* Problem to work on *
From the records below, copy the lines that include "giúp".

* Dataset content *
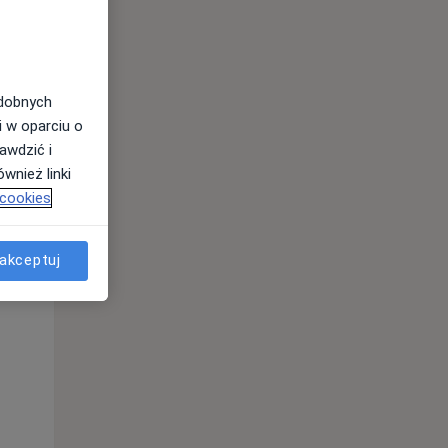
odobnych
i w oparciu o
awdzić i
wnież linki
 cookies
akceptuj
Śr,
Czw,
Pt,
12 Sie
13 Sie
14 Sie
--
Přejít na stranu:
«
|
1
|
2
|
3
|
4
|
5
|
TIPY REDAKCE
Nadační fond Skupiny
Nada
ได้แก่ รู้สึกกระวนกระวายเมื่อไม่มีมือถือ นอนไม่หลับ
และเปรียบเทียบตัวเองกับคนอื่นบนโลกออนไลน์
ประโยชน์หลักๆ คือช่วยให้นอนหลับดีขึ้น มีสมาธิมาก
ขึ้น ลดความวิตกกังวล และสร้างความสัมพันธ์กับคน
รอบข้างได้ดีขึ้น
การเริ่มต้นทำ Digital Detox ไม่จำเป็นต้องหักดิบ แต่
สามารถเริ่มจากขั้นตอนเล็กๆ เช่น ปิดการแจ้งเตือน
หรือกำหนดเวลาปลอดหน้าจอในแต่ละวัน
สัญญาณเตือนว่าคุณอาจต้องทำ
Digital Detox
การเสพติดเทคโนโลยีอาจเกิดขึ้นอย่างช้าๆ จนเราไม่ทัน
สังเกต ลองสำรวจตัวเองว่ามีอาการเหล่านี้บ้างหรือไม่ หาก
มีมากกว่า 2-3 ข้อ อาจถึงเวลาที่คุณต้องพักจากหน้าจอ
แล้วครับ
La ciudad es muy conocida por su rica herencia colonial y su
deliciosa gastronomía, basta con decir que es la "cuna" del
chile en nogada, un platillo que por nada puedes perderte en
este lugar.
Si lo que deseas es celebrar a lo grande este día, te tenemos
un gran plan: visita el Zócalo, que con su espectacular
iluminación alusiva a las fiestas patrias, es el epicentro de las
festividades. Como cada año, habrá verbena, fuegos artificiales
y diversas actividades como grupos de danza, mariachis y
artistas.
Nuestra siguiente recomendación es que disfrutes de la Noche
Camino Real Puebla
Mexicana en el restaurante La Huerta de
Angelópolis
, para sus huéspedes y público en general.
==
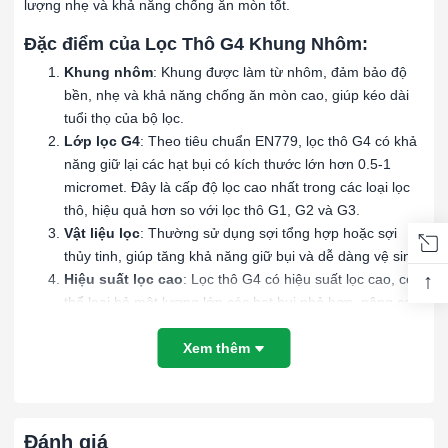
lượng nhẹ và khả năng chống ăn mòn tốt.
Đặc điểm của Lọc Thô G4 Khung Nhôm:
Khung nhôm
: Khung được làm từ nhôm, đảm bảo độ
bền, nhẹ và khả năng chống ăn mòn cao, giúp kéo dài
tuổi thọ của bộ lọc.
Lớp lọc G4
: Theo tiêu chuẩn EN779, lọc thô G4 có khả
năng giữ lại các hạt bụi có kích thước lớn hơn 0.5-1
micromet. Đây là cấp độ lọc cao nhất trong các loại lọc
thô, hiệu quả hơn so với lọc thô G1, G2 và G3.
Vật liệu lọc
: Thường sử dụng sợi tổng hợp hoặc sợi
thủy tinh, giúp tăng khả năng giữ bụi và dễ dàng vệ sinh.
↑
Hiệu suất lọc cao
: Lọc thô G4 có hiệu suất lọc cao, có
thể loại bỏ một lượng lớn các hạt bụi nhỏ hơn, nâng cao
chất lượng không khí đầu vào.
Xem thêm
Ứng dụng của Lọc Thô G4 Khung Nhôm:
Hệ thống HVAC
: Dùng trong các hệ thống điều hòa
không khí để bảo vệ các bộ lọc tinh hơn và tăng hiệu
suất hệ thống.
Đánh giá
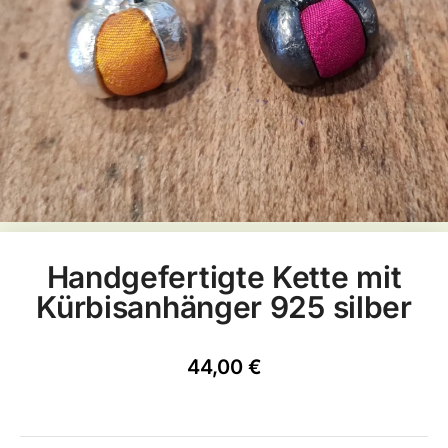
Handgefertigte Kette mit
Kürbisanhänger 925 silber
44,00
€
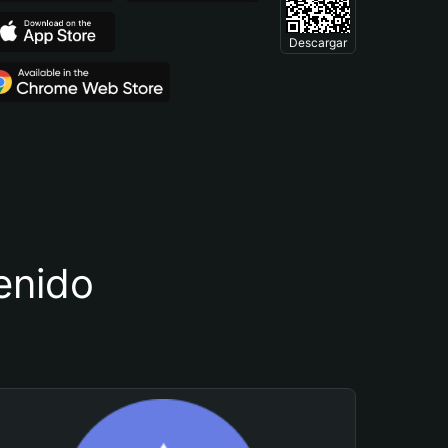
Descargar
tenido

* Answer to the problem *
bền, nhẹ và khả năng chống ăn mòn cao, giúp kéo dài
thủy tinh, giúp tăng khả năng giữ bụi và dễ dàng vệ sinh.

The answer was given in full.